===== Source data =====
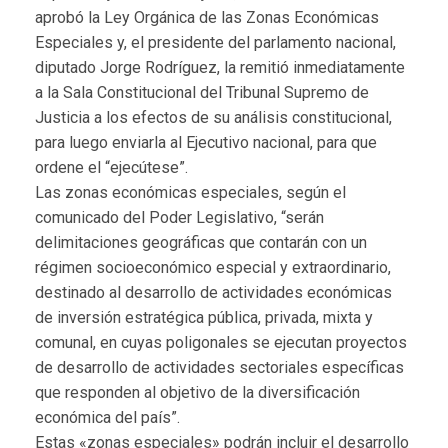
aprobó la Ley Orgánica de las Zonas Económicas
Especiales y, el presidente del parlamento nacional,
diputado Jorge Rodríguez, la remitió inmediatamente
a la Sala Constitucional del Tribunal Supremo de
Justicia a los efectos de su análisis constitucional,
para luego enviarla al Ejecutivo nacional, para que
ordene el “ejecútese”.
Las zonas económicas especiales, según el
comunicado del Poder Legislativo, “serán
delimitaciones geográficas que contarán con un
régimen socioeconómico especial y extraordinario,
destinado al desarrollo de actividades económicas
de inversión estratégica pública, privada, mixta y
comunal, en cuyas poligonales se ejecutan proyectos
de desarrollo de actividades sectoriales específicas
que responden al objetivo de la diversificación
económica del país”.
Estas «zonas especiales» podrán incluir el desarrollo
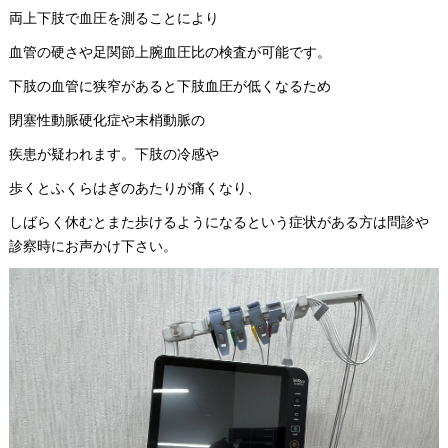
両上下肢で血圧を測ることにより
血管の硬さや足関節上腕血圧比の検査が可能です。
下肢の血管に狭窄があると下肢血圧が低くなるため
閉塞性動脈硬化症や末梢動脈の
疾患が疑われます。下肢の冷感や
歩くとふくらはぎのあたりが痛くなり、
しばらく休むとまた歩けるようになるという症状がある方は問診や
診察時にお声かけ下さい。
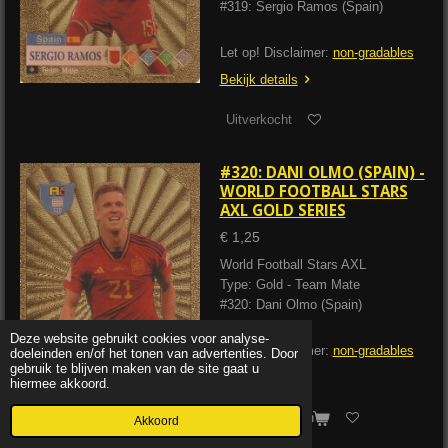
#319: Sergio Ramos (Spain)
Let op! Disclaimer:
non-gradables
Bekijk details
Uitverkocht
#320: DANI OLMO (SPAIN) -
WORLD FOOTBALL STARS
AXL GOLD SERIES
€ 1,25
World Football Stars AXL
Type: Gold - Team Mate
#320: Dani Olmo (Spain)
Deze website gebruikt cookies voor analyse-
Let op! Disclaimer:
non-gradables
doeleinden en/of het tonen van advertenties. Door
gebruik te blijven maken van de site gaat u
Bekijk details
hiermee akkoord.
In winkelwagen
Akkoord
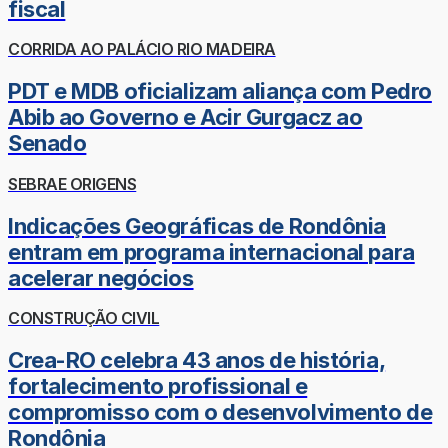
fiscal
CORRIDA AO PALÁCIO RIO MADEIRA
PDT e MDB oficializam aliança com Pedro
Abib ao Governo e Acir Gurgacz ao
Senado
SEBRAE ORIGENS
Indicações Geográficas de Rondônia
entram em programa internacional para
acelerar negócios
CONSTRUÇÃO CIVIL
Crea-RO celebra 43 anos de história,
fortalecimento profissional e
compromisso com o desenvolvimento de
Rondônia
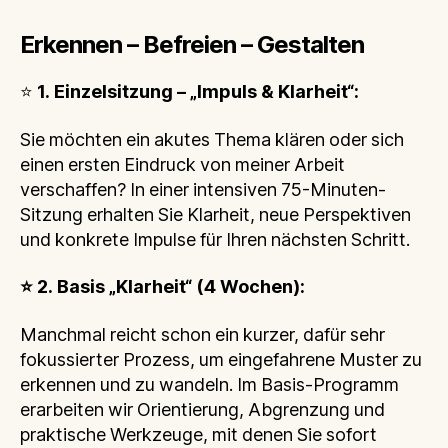
Erkennen – Befreien – Gestalten
⭐
1. Einzelsitzung – „Impuls & Klarheit“:
Sie möchten ein akutes Thema klären oder sich
einen ersten Eindruck von meiner Arbeit
verschaffen? In einer intensiven 75-Minuten-
Sitzung erhalten Sie Klarheit, neue Perspektiven
und konkrete Impulse für Ihren nächsten Schritt.
⭐
2. Basis „Klarheit“ (4 Wochen):
Manchmal reicht schon ein kurzer, dafür sehr
fokussierter Prozess, um eingefahrene Muster zu
erkennen und zu wandeln. Im Basis-Programm
erarbeiten wir Orientierung, Abgrenzung und
praktische Werkzeuge, mit denen Sie sofort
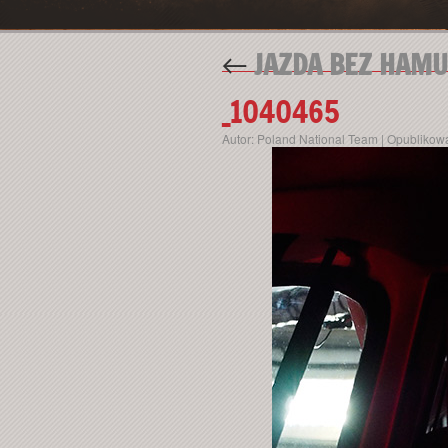
←
JAZDA BEZ HAMU
_1040465
Autor:
Poland National Team
|
Opublikow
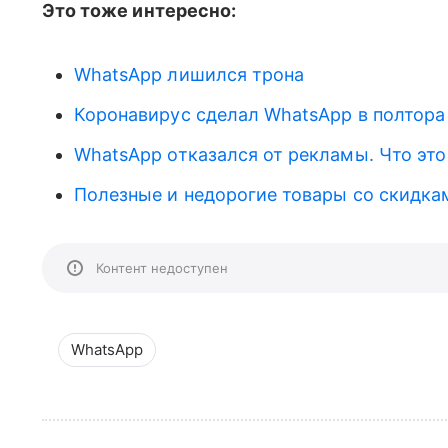
Это тоже интересно:
WhatsApp лишился трона
Коронавирус сделал WhatsApp в полтора
WhatsApp отказался от рекламы. Что это
Полезные и недорогие товары со скидками
Контент недоступен
WhatsApp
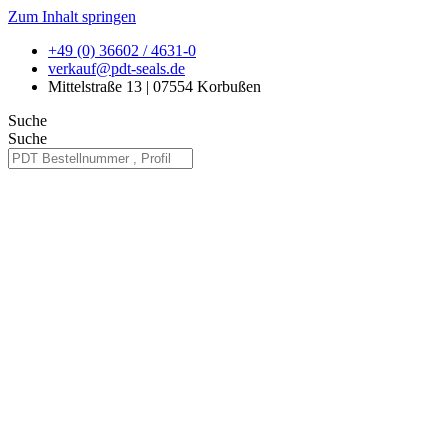
Zum Inhalt springen
+49 (0) 36602 / 4631-0
verkauf@pdt-seals.de
Mittelstraße 13 | 07554 Korbußen
Suche
Suche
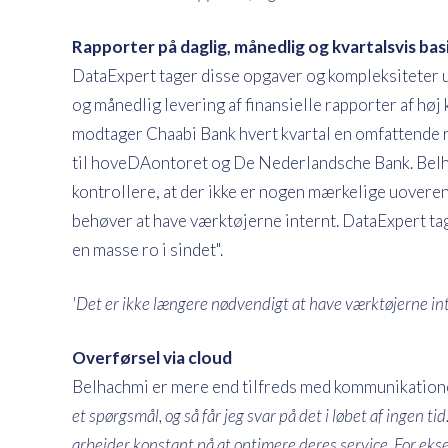
Rapporter på daglig, månedlig og kvartalsvis bas
DataExpert tager disse opgaver og kompleksiteter ud
og månedlig levering af finansielle rapporter af hø
modtager Chaabi Bank hvert kvartal en omfattende 
til hoveDAontoret og De Nederlandsche Bank. Belh
kontrollere, at der ikke er nogen mærkelige uoveren
behøver at have værktøjerne internt. DataExpert tager
en masse ro i sindet".
'Det er ikke længere nødvendigt at have værktøjerne inte
Overførsel via cloud
Belhachmi er mere end tilfreds med kommunikation
et spørgsmål, og så får jeg svar på det i løbet af ingen 
arbejder konstant på at optimere deres service. For ekse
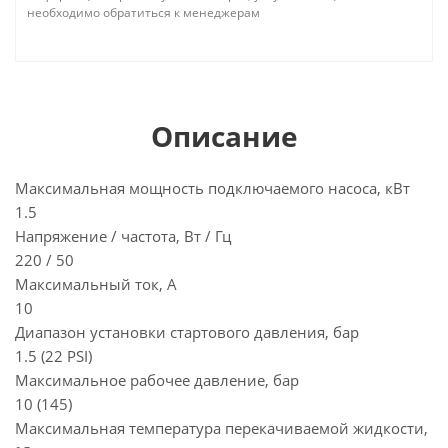
необходимо обратиться к менеджерам
Описание
Максимальная мощность подключаемого насоса, кВт
1.5
Напряжение / частота, Вт / Гц
220 / 50
Максимальный ток, A
10
Диапазон установки стартового давления, бар
1.5 (22 PSI)
Максимальное рабочее давление, бар
10 (145)
Максимальная температура перекачиваемой жидкости,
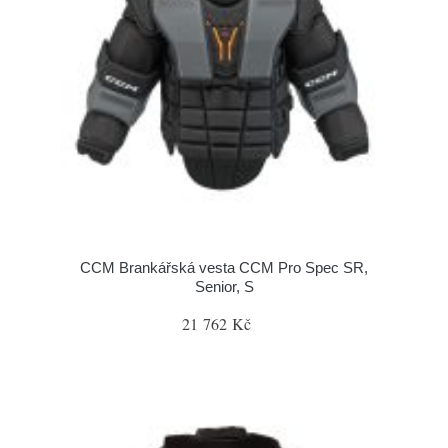
CCM Brankářská vesta CCM Pro Spec SR,
Senior, S
21 762 Kč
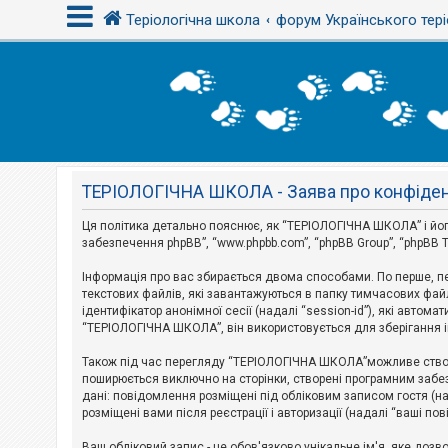
Теріологічна школа
форум Українського тері
В
х
і
д
ТЕРІОЛОГІЧНА ШКОЛА - Заява про конфіден
Р
е
є
Ця політика детально пояснює, як “ТЕРІОЛОГІЧНА ШКОЛА” і його пі
с
забезпечення phpBB”, “www.phpbb.com”, “phpBB Group”, “phpBB T
т
р
Інформація про вас збирається двома способами. По перше, п
а
текстових файлів, які завантажуються в папку тимчасових файл
ц
і
ідентифікатор анонімної сесії (надалі “session-id”), які авт
я
“ТЕРІОЛОГІЧНА ШКОЛА”, він використовується для зберігання ін
Також під час перегляду “ТЕРІОЛОГІЧНА ШКОЛА”можливе створе
Т
поширюється виключно на сторінки, створені програмним забез
е
дані: повідомлення розміщені під обліковим записом гостя (на
м
розміщені вами після реєстрації і авторизації (надалі “ваші по
и
б
Ваш обліковий запис - це обов'язково унікальне ім'я, яке доз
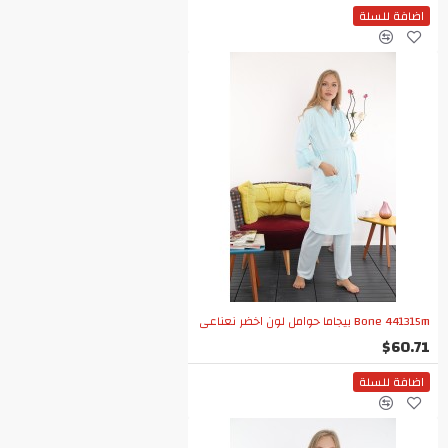
اضافة للسلة
Bone 441315m بيجاما حوامل لون اخضر نعناعي
$60.71
اضافة للسلة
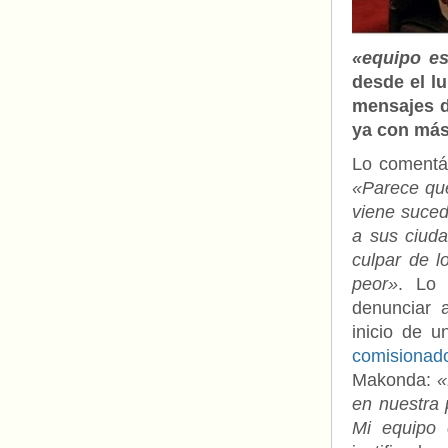
«equipo es
desde el l
mensajes d
ya con más
Lo comentáb
«Parece que
viene suced
a sus ciud
culpar de l
peor»
. Lo 
denunciar 
inicio de 
comisionad
Makonda:
«
en nuestra 
Mi equipo 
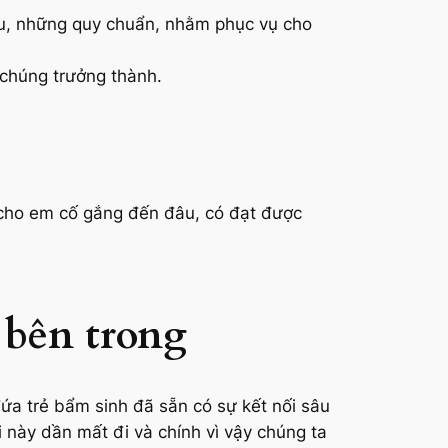
u, những quy chuẩn, nhằm phục vụ cho
 chúng trưởng thành.
ù cho em cố gắng đến đâu, có đạt được
 bên trong
đứa trẻ bẩm sinh đã sẵn có sự kết nối sâu
i này dần mất đi và chính vì vậy chúng ta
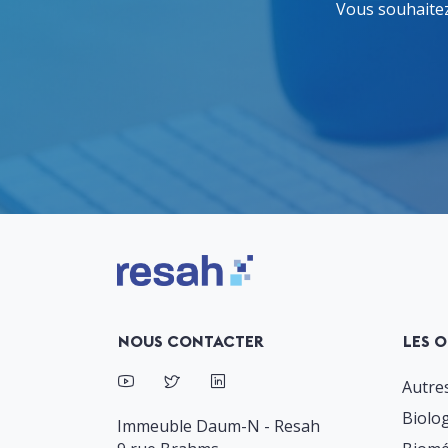
Vous souhaitez
Logo Resah
NOUS CONTACTER
LES O
Autres
Biolo
Immeuble Daum-N - Resah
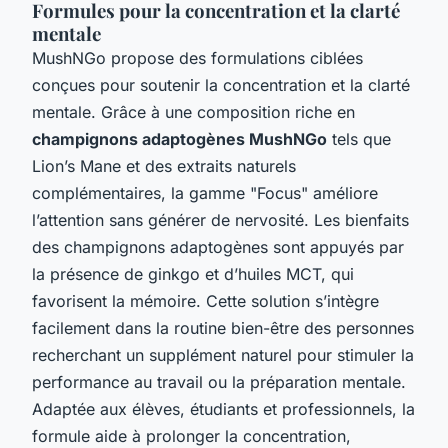
Formules pour la concentration et la clarté
mentale
MushNGo propose des formulations ciblées
conçues pour soutenir la concentration et la clarté
mentale. Grâce à une composition riche en
champignons adaptogènes MushNGo
tels que
Lion’s Mane et des extraits naturels
complémentaires, la gamme "Focus" améliore
l’attention sans générer de nervosité. Les bienfaits
des champignons adaptogènes sont appuyés par
la présence de ginkgo et d’huiles MCT, qui
favorisent la mémoire. Cette solution s’intègre
facilement dans la routine bien-être des personnes
recherchant un supplément naturel pour stimuler la
performance au travail ou la préparation mentale.
Adaptée aux élèves, étudiants et professionnels, la
formule aide à prolonger la concentration,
=====
> Task prompt:
Please repeat each record above precisely, with the pictures left out.

> Worked solution:
aprobó la Ley Orgánica de las Zonas Económicas
Especiales y, el presidente del parlamento nacional,
diputado Jorge Rodríguez, la remitió inmediatamente
a la Sala Constitucional del Tribunal Supremo de
Justicia a los efectos de su análisis constitucional,
para luego enviarla al Ejecutivo nacional, para que
ordene el “ejecútese”.
Las zonas económicas especiales, según el
comunicado del Poder Legislativo, “serán
delimitaciones geográficas que contarán con un
régimen socioeconómico especial y extraordinario,
destinado al desarrollo de actividades económicas
de inversión estratégica pública, privada, mixta y
comunal, en cuyas poligonales se ejecutan proyectos
de desarrollo de actividades sectoriales específicas
que responden al objetivo de la diversificación
económica del país”.
Estas «zonas especiales» podrán incluir el desarrollo
両上下肢で血圧を測ることにより
血管の硬さや足関節上腕血圧比の検査が可能です。
下肢の血管に狭窄があると下肢血圧が低くなるため
閉塞性動脈硬化症や末梢動脈の
疾患が疑われます。下肢の冷感や
歩くとふくらはぎのあたりが痛くなり、
しばらく休むとまた歩けるようになるという症状がある方は問診や
診察時にお声かけ下さい。
#319: Sergio Ramos (Spain)
Let op! Disclaimer:
non-gradables
Bekijk details
Uitverkocht
#320: DANI OLMO (SPAIN) -
WORLD FOOTBALL STARS
AXL GOLD SERIES
€ 1,25
World Football Stars AXL
Type: Gold - Team Mate
#320: Dani Olmo (Spain)
Deze website gebruikt cookies voor analyse-
Let op! Disclaimer:
non-gradables
doeleinden en/of het tonen van advertenties. Door
gebruik te blijven maken van de site gaat u
Bekijk details
hiermee akkoord.
In winkelwagen
Akkoord
fiscal
CORRIDA AO PALÁCIO RIO MADEIRA
PDT e MDB oficializam aliança com Pedro
Abib ao Governo e Acir Gurgacz ao
Senado
SEBRAE ORIGENS
Indicações Geográficas de Rondônia
entram em programa internacional para
acelerar negócios
CONSTRUÇÃO CIVIL
Crea-RO celebra 43 anos de história,
fortalecimento profissional e
compromisso com o desenvolvimento de
Rondônia
Erkennen – Befreien – Gestalten
⭐
1. Einzelsitzung – „Impuls & Klarheit“:
Sie möchten ein akutes Thema klären oder sich
einen ersten Eindruck von meiner Arbeit
verschaffen? In einer intensiven 75-Minuten-
Sitzung erhalten Sie Klarheit, neue Perspektiven
und konkrete Impulse für Ihren nächsten Schritt.
⭐
2. Basis „Klarheit“ (4 Wochen):
Manchmal reicht schon ein kurzer, dafür sehr
fokussierter Prozess, um eingefahrene Muster zu
erkennen und zu wandeln. Im Basis-Programm
erarbeiten wir Orientierung, Abgrenzung und
praktische Werkzeuge, mit denen Sie sofort
←
JAZDA BEZ HAMU
_1040465
Autor:
Poland National Team
|
Opublikow
Это тоже интересно:
WhatsApp лишился трона
Коронавирус сделал WhatsApp в полтора
WhatsApp отказался от рекламы. Что это
Полезные и недорогие товары со скидками
Контент недоступен
WhatsApp
Zum Inhalt springen
+49 (0) 36602 / 4631-0
verkauf@pdt-seals.de
Mittelstraße 13 | 07554 Korbußen
Suche
Suche
Rapporter på daglig, månedlig og kvartalsvis bas
DataExpert tager disse opgaver og kompleksiteter ud
og månedlig levering af finansielle rapporter af hø
modtager Chaabi Bank hvert kvartal en omfattende 
til hoveDAontoret og De Nederlandsche Bank. Belh
kontrollere, at der ikke er nogen mærkelige uoveren
behøver at have værktøjerne internt. DataExpert tager
en masse ro i sindet".
'Det er ikke længere nødvendigt at have værktøjerne inte
Overførsel via cloud
Belhachmi er mere end tilfreds med kommunikation
et spørgsmål, og så får jeg svar på det i løbet af ingen 
arbejder konstant på at optimere deres service. For ekse
необходимо обратиться к менеджерам
Описание
Максимальная мощность подключаемого насоса, кВт
1.5
Напряжение / частота, Вт / Гц
220 / 50
Максимальный ток, A
10
Диапазон установки стартового давления, бар
1.5 (22 PSI)
Максимальное рабочее давление, бар
10 (145)
Максимальная температура перекачиваемой жидкости,
CCM Brankářská vesta CCM Pro Spec SR,
Senior, S
21 762 Kč
Теріологічна школа
форум Українського тері
В
х
і
д
ТЕРІОЛОГІЧНА ШКОЛА - Заява про конфіден
Р
е
є
Ця політика детально пояснює, як “ТЕРІОЛОГІЧНА ШКОЛА” і його пі
с
забезпечення phpBB”, “www.phpbb.com”, “phpBB Group”, “phpBB T
т
р
Інформація про вас збирається двома способами. По перше, п
а
текстових файлів, які завантажуються в папку тимчасових файл
ц
і
ідентифікатор анонімної сесії (надалі “session-id”), які авт
я
“ТЕРІОЛОГІЧНА ШКОЛА”, він використовується для зберігання ін
Також під час перегляду “ТЕРІОЛОГІЧНА ШКОЛА”можливе створе
Т
поширюється виключно на сторінки, створені програмним забез
е
дані: повідомлення розміщені під обліковим записом гостя (на
м
розміщені вами після реєстрації і авторизації (надалі “ваші по
и
б
Ваш обліковий запис - це обов'язково унікальне ім'я, яке доз
اضافة للسلة
Bone 441315m بيجاما حوامل لون اخضر نعناعي
$60.71
اضافة للسلة
«equipo es
desde el l
mensajes d
ya con más
Lo comentáb
«Parece que
viene suced
a sus ciud
culpar de l
peor»
. Lo 
denunciar 
inicio de 
comisionad
Makonda:
«
en nuestra 
Mi equipo 
u, những quy chuẩn, nhằm phục vụ cho
 chúng trưởng thành.
ù cho em cố gắng đến đâu, có đạt được
 bên trong
đứa trẻ bẩm sinh đã sẵn có sự kết nối sâu
i này dần mất đi và chính vì vậy chúng ta
Vous souhaitez
Logo Resah
NOUS CONTACTER
LES O
Autres
Biolo
Immeuble Daum-N - Resah
Formules pour la concentration et la clarté
mentale
MushNGo propose des formulations ciblées
conçues pour soutenir la concentration et la clarté
mentale. Grâce à une composition riche en
champignons adaptogènes MushNGo
tels que
Lion’s Mane et des extraits naturels
complémentaires, la gamme "Focus" améliore
l’attention sans générer de nervosité. Les bienfaits
des champignons adaptogènes sont appuyés par
la présence de ginkgo et d’huiles MCT, qui
favorisent la mémoire. Cette solution s’intègre
facilement dans la routine bien-être des personnes
recherchant un supplément naturel pour stimuler la
performance au travail ou la préparation mentale.
Adaptée aux élèves, étudiants et professionnels, la
formule aide à prolonger la concentration,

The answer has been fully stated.